Herne. . Eine Krebs- und MS-kranke Frau musste hart um Flüssignahrung kämpfen, bis die Kasse einlenkte. Die IKK stellt das allerdings anders dar.

Rosemarie Morsch hat ein schweres Los gezogen in ihrem Leben. Seit 1975 leidet sie an Multipler Sklerose (MS), 2012 bekam sie auch noch Krebs dazu. Trotz alledem: Die Rollstuhlfahrerin lässt sich nicht unterkriegen. Im Behindertenbeirat der Stadt kämpft sie für die Rechte von Patienten. In einem persönlichen Fall geht sie jetzt an die Öffentlichkeit. Die 79-Jährige und ihr Arzt Dr. Lars Hahn wollen zeigen, wie Krankenkassen Schwerkranken das Leben noch schwerer machen können.

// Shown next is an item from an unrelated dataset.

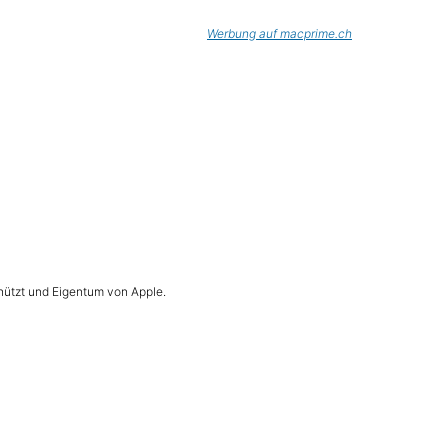
Werbung auf macprime.ch
hützt und Eigentum von Apple.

„Seit Mitte Dezember ist meine Patientin nicht mehr in der Lage, feste Nahrung zu sich zu nehmen. Sie verspürt einfach keinen Appetit mehr und wiegt nur noch 45 Kilogramm“, berichtet Hahn. Nachdem der Medizinische Dienst der Krankenkassen (MdK) sogenannte Astronautennahrung befürwortet habe, sei die „Odyssee“ für die Wannerin losgegangen. „Die Krankenkasse hat Frau Morsch mit systematischem Telefonterror belästigt, es ihr immer wieder versucht auszureden, auf Flüssignahrung zu beharren.“

Arbeit im Behindertenbeirat

Rosemarie Morsch, seit zwölf Jahren im Behindertenbeirat, informierte auch dieses Gremium über ihren Fall: „Es geht ja nicht nur um mich, ich will die Rechte aller Patienten stärken.“ Mitte Januar bekam Rosemarie Morsch endlich die Bewilligung zur Erstattung ihrer Astronautenkost(en), allerdings: nur befristet bis Ende Juni.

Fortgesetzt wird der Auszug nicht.